What You Need To Know

  • President Joe Biden hosted the President of Angola João Manuel Gonçalves Lourenço at the White House on Thursday 
  • The president shifted focus from other foreign concerns consuming his attention – namely the wars in the Middle East and Europe and uneasy relations with China – for the Oval Office sit-down
  • Biden pledged to visit Africa in 2023 when he hosted the continent’s leaders in Washington last December, but the White House has repeatedly declined to say when he will make the trip

The president shifted focus from other foreign concerns consuming his attention – namely the wars in the Middle East and Europe and uneasy relations with China – for the Oval Office sit-down, praising the U.S.-Angola partnership as “more important and more impactful than ever.” 
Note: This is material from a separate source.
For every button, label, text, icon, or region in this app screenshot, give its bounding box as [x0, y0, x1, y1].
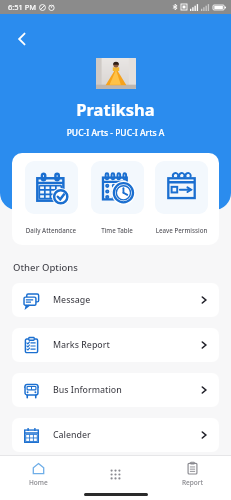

“We meet at a historic moment,” Biden said. “America is all in on Africa. We’re all in with you in Angola.”

Ahead of Thursday’s meeting, a senior administration official also referred to the relationship as “historic,” highlighting the two countries’ level of engagements over the last year. 

Officials specifically pointed to the Trans-African Corridor announced at September's Group of 20 Summit in India as an example of America’s commitment to the region. The global infrastructure project will connect the Angolan port of Lobito with landlocked areas of the African continent: the Kananga province in the Democratic Republic of Congo and the copper mining regions of Zambia. 

“The first-of-its-kind project is the biggest U.S. rail investment in Africa ever,” Biden said during his brief remarks at the top of the meeting. 

The Angolan president emerged from the sit-down telling reporters the meeting was “better than I expected.” 

“This is a new page that has been turned in U.S.-Africa relations and that’s thanks to you, Mr. President,” he said to Biden earlier at the top of the meeting. 

But it was one lobbyists for Lourenço had to push for, the Associated Press reported, even as the African country looks to the U.S. to help facilitate its shift away from Beijing’s influence. 

“While others in southern Africa are strengthening ties to China, President Lourenço is shedding Angola’s historic relationships with China (and Russia) in favor of a new and strategic partnership with the United States. This is a fundamental shift in Angolan foreign policy,” lobbyist Robert Kapla wrote in April to Biden confidant Amos Hochstein, according to lobbyist disclosure records reported by the Associated Press. 

“We are informed that if President Lourenço is unable to meet with President Biden this year, there is real risk that the positive momentum both sides have generated since 2017 will begin to lose traction,” Kapla wrote a week earlier to Ambassador Molly Phee, the assistant secretary of state for African affairs.

Before the meeting, a senior administration official also pointed to the United States’ partnership in solar power and in expanding 5G infrastructure in the country. 

Biden pledged to visit Africa in 2023 when he hosted the continent’s leaders in Washington last December, but the White House has repeatedly declined to say when he will make the trip. There are no indications that he is set to make good on the promise before the new year. 

When pressed about it by reporters before the meeting on Thursday, a senior administration official pointed to high-level engagements from other administration officials in the last year, including Secretary of Defense Lloyd Austin’s trip to Angola in September which was referred to as “historic.” 

Asked Thursday by a reporter if he’d visit Angola, Biden said only, “I have been there, and I will be back.”